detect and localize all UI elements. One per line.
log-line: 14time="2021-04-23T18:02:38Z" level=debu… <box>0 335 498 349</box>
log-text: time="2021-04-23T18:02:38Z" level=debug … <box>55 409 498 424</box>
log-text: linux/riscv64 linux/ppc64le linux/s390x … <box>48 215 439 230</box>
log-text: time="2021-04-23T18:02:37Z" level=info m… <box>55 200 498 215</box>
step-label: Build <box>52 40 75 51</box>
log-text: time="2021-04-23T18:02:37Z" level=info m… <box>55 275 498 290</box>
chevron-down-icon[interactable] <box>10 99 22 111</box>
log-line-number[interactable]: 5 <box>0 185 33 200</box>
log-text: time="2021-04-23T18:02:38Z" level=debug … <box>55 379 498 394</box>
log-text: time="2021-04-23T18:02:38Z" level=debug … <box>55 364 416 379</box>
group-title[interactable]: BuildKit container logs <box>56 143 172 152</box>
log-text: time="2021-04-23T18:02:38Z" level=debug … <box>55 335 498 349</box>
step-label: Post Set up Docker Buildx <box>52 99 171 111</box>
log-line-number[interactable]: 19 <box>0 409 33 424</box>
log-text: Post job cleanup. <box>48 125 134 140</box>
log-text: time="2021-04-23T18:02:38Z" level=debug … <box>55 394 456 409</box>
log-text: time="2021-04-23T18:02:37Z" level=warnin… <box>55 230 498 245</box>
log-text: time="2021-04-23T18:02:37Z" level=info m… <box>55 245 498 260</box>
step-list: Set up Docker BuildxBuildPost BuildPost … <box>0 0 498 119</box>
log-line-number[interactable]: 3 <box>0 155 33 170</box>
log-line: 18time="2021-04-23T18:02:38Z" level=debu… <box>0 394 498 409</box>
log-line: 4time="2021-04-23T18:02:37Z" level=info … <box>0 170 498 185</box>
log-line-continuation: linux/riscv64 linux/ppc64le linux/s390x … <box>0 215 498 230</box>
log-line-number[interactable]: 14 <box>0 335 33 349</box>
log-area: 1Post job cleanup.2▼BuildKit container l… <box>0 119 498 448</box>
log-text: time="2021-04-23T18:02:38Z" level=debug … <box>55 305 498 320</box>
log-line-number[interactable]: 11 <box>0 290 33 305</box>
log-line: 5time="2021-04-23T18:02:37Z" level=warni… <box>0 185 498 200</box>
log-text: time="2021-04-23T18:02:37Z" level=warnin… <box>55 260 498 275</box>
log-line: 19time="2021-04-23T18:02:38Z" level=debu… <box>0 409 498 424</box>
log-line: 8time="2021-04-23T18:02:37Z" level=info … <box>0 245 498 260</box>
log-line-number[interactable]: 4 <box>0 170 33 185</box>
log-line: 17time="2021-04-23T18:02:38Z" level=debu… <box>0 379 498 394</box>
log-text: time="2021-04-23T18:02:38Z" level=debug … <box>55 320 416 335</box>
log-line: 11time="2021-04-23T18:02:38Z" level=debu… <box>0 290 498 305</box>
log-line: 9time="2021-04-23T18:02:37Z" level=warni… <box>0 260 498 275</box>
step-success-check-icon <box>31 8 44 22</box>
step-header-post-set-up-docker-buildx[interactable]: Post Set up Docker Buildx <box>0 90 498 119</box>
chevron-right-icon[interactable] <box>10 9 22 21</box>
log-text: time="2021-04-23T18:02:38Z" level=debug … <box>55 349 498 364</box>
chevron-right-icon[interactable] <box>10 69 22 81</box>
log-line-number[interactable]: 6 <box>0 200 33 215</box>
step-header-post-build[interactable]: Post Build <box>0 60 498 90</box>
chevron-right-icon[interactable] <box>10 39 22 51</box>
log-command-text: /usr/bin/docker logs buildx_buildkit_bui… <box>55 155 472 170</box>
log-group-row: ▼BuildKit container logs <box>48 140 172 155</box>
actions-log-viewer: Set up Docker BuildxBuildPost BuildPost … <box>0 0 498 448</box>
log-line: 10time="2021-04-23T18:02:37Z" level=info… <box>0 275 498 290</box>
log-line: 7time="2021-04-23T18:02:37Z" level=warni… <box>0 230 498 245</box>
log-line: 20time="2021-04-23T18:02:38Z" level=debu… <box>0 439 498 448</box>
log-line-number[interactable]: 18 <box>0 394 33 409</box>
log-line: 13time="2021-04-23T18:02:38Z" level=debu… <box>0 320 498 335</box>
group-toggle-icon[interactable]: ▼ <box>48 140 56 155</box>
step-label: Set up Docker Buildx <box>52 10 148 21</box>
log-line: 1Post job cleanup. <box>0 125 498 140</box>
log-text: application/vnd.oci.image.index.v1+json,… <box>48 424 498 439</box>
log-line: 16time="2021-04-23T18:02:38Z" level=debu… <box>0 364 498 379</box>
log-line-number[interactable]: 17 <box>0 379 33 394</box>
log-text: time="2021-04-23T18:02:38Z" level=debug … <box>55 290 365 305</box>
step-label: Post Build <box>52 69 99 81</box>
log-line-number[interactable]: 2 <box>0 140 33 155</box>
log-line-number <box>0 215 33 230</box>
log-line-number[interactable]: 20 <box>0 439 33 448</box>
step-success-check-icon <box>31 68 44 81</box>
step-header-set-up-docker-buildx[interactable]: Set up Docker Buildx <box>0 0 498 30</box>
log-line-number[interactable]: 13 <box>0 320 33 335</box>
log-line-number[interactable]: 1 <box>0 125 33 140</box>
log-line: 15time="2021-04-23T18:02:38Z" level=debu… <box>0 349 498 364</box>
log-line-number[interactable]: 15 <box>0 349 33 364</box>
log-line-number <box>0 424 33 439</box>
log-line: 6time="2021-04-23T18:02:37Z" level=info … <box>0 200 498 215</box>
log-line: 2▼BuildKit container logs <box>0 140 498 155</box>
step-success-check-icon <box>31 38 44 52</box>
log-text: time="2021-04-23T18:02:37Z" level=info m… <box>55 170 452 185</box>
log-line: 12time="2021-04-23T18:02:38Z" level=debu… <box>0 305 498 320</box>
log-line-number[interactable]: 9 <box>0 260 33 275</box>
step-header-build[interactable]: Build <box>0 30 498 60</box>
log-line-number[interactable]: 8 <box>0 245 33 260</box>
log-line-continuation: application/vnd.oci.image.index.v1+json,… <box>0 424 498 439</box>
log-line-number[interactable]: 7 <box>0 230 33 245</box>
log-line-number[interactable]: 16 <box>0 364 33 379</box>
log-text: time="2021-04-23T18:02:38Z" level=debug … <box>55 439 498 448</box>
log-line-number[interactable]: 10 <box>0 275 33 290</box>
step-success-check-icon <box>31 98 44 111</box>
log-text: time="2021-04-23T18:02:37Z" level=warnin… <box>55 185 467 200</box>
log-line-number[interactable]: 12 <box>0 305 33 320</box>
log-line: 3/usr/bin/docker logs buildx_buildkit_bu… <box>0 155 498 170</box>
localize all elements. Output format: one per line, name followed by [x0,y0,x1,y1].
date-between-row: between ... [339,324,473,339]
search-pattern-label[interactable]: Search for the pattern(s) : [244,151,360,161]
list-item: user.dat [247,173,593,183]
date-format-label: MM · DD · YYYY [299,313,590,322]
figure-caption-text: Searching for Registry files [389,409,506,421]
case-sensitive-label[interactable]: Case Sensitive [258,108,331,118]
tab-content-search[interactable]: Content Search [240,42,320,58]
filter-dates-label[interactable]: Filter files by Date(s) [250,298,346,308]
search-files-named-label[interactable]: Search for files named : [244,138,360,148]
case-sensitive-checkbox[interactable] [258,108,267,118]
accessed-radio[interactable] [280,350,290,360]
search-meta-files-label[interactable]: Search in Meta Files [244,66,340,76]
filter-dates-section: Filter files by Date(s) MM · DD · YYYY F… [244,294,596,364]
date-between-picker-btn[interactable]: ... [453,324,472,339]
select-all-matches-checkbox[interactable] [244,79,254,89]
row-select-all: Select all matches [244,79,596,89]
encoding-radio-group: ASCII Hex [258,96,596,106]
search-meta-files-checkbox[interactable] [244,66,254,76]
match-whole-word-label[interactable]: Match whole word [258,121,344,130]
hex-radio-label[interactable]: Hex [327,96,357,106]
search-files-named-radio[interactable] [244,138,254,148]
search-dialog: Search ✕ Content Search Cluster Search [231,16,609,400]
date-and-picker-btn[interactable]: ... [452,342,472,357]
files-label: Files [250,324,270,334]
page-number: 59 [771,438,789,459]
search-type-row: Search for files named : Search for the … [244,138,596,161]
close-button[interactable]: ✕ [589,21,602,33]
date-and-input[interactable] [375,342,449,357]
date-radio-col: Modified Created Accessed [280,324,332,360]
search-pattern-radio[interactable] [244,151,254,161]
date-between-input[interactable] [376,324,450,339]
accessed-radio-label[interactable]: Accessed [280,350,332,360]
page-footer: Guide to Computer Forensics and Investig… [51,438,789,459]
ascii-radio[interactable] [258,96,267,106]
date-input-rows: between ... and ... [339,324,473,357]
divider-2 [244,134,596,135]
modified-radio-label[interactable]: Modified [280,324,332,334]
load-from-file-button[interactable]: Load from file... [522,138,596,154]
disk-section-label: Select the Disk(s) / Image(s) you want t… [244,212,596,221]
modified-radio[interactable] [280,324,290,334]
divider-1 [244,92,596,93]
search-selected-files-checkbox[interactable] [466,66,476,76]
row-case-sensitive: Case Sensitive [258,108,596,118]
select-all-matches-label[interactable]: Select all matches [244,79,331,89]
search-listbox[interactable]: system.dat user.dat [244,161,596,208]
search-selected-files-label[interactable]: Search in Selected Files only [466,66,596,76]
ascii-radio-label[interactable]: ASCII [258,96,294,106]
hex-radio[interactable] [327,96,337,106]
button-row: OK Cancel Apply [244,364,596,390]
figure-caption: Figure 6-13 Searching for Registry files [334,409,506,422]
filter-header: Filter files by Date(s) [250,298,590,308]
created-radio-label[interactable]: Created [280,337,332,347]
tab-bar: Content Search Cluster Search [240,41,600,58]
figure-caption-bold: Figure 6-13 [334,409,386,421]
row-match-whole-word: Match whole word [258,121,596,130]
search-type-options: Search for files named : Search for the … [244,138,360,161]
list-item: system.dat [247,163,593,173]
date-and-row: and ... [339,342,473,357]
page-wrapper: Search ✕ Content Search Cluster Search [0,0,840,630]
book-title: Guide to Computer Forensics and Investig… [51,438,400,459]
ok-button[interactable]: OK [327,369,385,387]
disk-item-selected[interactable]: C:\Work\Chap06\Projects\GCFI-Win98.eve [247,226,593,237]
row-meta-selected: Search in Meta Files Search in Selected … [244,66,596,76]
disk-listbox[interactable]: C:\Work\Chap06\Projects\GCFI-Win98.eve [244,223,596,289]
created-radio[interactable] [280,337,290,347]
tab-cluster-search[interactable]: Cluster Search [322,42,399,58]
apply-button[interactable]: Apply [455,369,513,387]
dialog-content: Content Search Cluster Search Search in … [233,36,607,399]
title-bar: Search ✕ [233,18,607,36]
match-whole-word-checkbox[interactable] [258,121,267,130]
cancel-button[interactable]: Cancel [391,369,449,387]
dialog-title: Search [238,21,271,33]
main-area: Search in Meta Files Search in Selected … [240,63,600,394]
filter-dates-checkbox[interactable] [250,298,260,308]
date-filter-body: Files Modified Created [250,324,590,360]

* * *

» TASK INSTRUCTIONS: Exactly how many lines of the data include the word "Work"? Reply with that number only.

» RESULT OF THIS EXERCISE: 2